Dungeons and Dragons
What’s a Zelda game without dungeons, you theoretically ask? Nothing, I theoretically answer. Well, maybe not nothing – but significantly less. The dungeons of Zelda are what truly make up the core part of the gameplay, and A Link to the Past was the first game to really hone in on and perfect the dungeon concept.
Instead of being “levels” or “palaces”, the dungeons of this legendary third entry took on distinct themes and titles – a practice continued to this day. From the unearthly Palace of Darkness to the endless pitfalls of Turtle Rock, A Link to the Past truly delivered on the dungeon front.
Of course, you can’t have dungeons without dragons – no temple is complete without its monstrous protector. The bosses of A Link to the Past were wildly powerful in new and exhilarating ways. I still fondly remember the Trinexx battle as one of the pinnacles of the game.
A Link to the Past, or a Path to the Future?

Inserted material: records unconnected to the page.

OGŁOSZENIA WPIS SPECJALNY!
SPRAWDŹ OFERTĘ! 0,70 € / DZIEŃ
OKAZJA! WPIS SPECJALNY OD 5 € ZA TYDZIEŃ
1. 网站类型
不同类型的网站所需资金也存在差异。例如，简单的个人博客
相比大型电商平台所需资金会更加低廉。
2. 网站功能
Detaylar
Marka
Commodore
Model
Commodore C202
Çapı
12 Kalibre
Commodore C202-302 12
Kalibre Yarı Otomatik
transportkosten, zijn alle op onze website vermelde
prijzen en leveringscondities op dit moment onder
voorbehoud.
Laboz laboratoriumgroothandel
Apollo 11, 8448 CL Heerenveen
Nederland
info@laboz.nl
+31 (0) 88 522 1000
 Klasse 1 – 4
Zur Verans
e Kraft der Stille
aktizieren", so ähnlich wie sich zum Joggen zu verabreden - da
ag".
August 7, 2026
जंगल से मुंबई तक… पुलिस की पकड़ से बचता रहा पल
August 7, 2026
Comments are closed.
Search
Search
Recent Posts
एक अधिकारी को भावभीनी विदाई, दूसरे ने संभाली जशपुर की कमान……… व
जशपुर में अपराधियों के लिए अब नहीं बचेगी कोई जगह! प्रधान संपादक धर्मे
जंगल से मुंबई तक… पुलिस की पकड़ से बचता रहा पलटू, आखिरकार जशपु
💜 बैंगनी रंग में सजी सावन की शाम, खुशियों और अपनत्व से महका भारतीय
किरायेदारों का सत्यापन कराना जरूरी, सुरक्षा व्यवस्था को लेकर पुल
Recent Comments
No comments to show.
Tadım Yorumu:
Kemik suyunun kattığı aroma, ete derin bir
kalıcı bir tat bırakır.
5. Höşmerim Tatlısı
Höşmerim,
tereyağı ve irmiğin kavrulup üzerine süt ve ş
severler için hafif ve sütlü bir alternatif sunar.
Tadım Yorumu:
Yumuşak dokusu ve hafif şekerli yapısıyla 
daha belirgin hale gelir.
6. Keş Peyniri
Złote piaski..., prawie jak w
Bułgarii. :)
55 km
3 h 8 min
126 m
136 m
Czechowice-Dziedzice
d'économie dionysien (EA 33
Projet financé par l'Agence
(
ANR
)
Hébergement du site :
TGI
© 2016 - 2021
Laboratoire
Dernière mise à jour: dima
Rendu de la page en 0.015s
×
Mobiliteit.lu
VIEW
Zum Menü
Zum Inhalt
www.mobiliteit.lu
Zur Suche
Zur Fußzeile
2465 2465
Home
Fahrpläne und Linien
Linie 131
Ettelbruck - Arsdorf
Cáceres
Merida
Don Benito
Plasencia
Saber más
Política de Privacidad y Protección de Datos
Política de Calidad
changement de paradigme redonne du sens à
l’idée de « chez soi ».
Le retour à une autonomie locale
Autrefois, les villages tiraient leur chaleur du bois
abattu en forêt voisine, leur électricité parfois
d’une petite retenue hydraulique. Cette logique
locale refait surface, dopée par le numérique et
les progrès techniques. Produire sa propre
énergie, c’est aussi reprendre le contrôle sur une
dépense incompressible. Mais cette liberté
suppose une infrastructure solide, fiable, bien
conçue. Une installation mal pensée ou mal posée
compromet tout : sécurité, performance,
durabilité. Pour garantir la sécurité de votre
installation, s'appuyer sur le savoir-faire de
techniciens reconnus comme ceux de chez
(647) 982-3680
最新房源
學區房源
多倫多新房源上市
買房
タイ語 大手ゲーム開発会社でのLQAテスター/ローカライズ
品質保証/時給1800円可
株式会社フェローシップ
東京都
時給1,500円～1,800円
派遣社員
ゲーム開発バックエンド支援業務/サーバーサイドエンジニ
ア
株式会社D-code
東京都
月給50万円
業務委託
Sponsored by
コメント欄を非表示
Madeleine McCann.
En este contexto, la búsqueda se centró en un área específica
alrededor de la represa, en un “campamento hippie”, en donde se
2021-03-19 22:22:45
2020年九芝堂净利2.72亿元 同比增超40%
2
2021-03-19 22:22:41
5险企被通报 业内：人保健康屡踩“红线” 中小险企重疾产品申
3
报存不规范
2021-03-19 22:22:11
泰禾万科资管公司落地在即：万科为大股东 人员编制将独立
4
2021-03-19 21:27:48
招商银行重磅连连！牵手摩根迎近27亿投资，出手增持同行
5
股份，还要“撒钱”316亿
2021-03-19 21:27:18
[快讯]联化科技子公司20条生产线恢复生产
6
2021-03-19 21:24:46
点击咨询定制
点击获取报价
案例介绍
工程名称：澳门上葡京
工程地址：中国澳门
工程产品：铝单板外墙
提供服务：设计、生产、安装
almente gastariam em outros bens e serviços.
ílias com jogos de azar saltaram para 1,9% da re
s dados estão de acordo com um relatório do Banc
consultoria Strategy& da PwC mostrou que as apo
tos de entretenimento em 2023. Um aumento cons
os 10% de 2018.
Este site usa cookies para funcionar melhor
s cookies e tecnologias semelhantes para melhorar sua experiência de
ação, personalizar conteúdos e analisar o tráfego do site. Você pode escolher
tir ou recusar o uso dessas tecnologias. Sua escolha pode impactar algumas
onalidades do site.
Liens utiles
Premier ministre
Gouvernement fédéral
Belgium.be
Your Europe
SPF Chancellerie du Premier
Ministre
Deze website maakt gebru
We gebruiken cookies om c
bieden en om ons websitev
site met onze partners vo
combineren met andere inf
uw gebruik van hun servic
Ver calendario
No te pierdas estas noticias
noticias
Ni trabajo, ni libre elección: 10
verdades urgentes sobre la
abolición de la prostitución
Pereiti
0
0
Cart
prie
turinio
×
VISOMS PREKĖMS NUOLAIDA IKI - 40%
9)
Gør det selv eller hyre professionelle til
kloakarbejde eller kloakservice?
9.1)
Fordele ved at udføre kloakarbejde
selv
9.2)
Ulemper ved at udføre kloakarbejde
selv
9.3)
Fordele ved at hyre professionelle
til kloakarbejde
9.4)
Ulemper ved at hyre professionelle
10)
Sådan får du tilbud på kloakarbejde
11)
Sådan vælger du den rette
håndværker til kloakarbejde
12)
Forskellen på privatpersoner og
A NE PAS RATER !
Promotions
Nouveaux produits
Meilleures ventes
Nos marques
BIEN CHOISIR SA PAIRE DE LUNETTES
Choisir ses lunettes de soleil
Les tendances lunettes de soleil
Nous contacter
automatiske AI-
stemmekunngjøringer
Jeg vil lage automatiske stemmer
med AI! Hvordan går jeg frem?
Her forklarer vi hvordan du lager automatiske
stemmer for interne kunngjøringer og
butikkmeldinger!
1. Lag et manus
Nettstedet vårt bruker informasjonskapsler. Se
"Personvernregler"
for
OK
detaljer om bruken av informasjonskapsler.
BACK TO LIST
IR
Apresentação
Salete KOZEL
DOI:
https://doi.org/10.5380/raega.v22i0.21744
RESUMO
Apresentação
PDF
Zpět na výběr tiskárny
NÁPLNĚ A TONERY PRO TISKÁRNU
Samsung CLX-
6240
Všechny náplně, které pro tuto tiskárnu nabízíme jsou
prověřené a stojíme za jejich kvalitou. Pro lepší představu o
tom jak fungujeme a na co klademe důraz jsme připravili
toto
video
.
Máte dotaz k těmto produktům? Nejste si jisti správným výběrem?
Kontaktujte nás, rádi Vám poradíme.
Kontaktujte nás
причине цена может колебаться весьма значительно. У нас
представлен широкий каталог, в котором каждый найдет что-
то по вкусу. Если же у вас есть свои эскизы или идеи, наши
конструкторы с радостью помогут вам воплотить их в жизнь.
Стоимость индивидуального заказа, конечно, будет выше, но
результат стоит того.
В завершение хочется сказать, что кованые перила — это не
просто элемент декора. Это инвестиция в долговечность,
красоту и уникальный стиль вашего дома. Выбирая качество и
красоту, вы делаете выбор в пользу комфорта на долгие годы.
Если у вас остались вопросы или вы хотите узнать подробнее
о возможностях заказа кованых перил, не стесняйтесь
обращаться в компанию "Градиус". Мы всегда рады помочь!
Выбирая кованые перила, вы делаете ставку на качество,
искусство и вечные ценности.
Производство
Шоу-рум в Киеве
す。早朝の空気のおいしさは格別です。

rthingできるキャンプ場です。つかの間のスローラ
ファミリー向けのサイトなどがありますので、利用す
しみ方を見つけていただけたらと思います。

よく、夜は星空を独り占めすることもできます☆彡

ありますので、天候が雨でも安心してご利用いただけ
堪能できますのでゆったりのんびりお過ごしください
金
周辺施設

The Legend of Zelda: A Link to the Past exists in a strange position. As the title denotes, it was designed as both a return to the series’ roots and a game mired in the mythology of Hyrule’s ancient era. Yet, this very same attempt to return to the past would come to set the path for future Zelda games to come. Every major Zelda game since the release of this title has followed the “Zelda formula”, which was set in place for the first time here.
I’m also torn on the title in the end. On one hand, it’s not in my “top tier” of games in the series, and yet it’s probably the one I’m most blindly fond of (due entirely to nostalgia). But perhaps that’s just what the series needs to continue focusing on in the future – the quest to lay out a golden standard that inspires up-and-coming gamers to the possibilities the entire genre holds.